247. Air is rendered unfit for breathing by a great variety of causes, that of respiration being the most conspicuous.

Each adult person breathes about 20 times per minute and inhales about 30 cubic inches of air at each breath. The air on entering the lungs contains about 79 per cent., by volume, of nitrogen, and 20.8 per cent. of oxygen, with a very small fraction of carbonic acid; but when it is expired it contains only about 15.4 per cent. of oxygen, while the carbonic acid is increased to about 4.3 per cent. of the total volume. The quantity of available oxygen is thus reduced from 20.8 parts to 15.4 parts, or very nearly 26 per cent.

Oxygen is the only part of the air (excepting the moisture) which serves to sustain life. The nitrogen is wholly useless, being perfectly inert, and is expelled from the lungs without undergoing any change whatever. It is inhaled simply because it is so thoroughly mixed with the oxygen that its inhalation cannot be avoided. Only about 21 per cent. of the air is of any use for sustaining life; the remainder merely acts in a mechanical way to dilute the oxygen and increase the volume of the mixture. Air which is breathed once thereby loses 26 per cent. of its oxygen, that is, 26 per cent. of its total life-sustaining power.

248. The amount of oxygen consumed per hour varies with the age and state of health of the person, and also with the degree of activity-whether asleep or awake, or engaged in muscular labor. Animals require more oxygen than men.

The amounts of oxygen consumed in equal times, per pound of actual weight (not per head), are in the following proportions:

Man, 100. Sheep, 117. Dog, 283.

Horse, 135. Ox, 132. Chicken, 312.

The average adult man consumes oxygen at the rate of 20 cubic feet per day, or about 1 cubic foot per hour while engaged in active labor, and less when quiet or asleep.

249. The formation of carbonic acid in the lungs is practically continuous, only a portion being expelled at each breath.
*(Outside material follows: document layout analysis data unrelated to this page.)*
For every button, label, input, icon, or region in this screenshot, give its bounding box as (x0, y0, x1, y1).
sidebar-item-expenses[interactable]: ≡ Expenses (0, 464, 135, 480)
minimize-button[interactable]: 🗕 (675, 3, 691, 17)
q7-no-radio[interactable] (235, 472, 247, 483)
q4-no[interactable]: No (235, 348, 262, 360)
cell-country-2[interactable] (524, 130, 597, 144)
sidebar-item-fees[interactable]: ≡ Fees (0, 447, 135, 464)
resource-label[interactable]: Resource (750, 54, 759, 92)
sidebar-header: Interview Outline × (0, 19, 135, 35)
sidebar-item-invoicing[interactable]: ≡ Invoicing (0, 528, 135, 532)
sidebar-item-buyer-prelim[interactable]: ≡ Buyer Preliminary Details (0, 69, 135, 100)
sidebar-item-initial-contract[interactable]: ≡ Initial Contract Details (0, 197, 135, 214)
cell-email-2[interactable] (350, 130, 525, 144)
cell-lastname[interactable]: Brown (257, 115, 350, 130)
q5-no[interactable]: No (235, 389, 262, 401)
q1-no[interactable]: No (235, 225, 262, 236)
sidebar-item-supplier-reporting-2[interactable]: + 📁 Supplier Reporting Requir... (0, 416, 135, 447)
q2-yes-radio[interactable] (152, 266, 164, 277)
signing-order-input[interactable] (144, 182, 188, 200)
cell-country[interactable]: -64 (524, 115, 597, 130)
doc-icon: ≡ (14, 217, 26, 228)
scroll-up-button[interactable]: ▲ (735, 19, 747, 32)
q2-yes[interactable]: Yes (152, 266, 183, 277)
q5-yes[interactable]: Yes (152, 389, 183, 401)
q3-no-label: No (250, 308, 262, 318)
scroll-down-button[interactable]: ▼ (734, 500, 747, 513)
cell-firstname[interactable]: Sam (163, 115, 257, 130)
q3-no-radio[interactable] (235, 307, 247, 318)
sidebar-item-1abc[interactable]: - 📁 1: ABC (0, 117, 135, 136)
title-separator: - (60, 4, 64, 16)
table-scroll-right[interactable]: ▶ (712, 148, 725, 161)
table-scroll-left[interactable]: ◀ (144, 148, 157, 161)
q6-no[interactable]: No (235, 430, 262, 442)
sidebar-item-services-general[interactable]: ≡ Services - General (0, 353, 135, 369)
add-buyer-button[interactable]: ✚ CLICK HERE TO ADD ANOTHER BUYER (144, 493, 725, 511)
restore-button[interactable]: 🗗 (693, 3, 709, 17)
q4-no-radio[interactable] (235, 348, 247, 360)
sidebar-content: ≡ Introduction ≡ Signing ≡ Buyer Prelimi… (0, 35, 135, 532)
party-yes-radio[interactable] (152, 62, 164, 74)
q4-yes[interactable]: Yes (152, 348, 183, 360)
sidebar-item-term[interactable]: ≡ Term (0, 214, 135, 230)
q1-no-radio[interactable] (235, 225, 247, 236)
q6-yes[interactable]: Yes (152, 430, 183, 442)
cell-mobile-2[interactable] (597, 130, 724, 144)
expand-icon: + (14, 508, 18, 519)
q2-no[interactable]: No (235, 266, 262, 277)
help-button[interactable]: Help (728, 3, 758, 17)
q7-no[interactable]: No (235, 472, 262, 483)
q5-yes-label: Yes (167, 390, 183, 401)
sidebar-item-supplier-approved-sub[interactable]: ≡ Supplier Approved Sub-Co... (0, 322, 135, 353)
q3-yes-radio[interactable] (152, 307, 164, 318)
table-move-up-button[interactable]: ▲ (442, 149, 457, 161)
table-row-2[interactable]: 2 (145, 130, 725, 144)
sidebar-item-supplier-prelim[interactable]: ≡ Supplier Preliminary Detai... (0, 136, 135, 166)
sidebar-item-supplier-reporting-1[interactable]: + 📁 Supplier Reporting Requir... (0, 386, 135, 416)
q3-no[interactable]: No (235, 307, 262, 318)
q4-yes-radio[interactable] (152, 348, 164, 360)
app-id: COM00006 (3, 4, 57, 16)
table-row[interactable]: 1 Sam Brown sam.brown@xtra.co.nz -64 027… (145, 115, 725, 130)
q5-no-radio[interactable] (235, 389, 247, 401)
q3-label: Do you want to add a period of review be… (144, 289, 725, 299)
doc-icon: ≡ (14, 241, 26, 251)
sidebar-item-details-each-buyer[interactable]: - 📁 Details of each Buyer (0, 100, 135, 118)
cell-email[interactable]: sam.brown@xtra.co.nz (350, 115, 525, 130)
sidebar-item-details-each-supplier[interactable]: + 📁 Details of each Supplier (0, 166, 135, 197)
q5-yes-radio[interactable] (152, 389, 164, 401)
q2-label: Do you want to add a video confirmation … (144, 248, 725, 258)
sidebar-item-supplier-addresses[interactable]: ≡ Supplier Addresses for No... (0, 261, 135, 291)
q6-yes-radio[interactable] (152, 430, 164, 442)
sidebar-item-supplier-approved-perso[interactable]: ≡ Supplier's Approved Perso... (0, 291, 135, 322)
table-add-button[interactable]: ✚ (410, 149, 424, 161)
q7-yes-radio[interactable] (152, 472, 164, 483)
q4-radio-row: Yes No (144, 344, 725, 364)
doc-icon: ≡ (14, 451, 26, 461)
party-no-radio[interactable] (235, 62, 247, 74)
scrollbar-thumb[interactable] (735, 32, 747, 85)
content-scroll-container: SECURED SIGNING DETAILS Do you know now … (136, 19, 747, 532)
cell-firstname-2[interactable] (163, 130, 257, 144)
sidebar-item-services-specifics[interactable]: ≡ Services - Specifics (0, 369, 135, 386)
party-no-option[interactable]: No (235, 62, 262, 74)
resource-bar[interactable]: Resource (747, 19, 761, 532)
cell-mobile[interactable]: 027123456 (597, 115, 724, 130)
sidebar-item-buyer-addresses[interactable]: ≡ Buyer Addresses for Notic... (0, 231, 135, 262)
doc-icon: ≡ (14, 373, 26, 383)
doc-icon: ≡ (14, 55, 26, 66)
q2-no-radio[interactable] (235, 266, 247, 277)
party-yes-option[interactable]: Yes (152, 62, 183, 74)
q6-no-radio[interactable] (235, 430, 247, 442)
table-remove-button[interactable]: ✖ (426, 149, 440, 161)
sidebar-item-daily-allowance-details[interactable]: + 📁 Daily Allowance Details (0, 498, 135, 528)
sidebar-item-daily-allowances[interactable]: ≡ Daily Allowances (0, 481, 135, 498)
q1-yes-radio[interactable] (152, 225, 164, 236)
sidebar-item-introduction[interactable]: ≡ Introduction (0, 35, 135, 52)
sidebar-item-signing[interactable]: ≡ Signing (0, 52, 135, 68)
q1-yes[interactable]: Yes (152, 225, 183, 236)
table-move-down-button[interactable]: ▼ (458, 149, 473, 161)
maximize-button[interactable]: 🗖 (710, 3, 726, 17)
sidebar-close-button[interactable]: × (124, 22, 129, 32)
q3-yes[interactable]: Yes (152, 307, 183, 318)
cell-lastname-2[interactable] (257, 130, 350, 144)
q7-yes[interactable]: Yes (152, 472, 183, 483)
The oxygen which is absorbed into the lung cells comes into contact with carbonaceous matter derived from the food, and combination takes place, resulting in the formation of carbon dioxide, commonly called carbonic acid, (symbol CO2). This process, in fact, is one of combustion, and is in every respect the same as that which takes place in a furnace, except that it is less intense. The carbon is supplied at a rate which maintains the temperature at about 98° F. The amount of C02 which is thus produced in 24 hours averages about 16 1/4 cubic feet for each adult person. Children produce a little less, and sick people often considerably more. The rate of production varies from hour to hour, being commensurate with the muscular activity of the individual.

If this carbonic-acid gas is not contaminated with anything else, air containing 1 1/2 per cent. of it may be breathed for an hour or more without harm, but in most cases it is accompanied by other poisonous compounds, which make one-tenth of that proportion hardly endurable.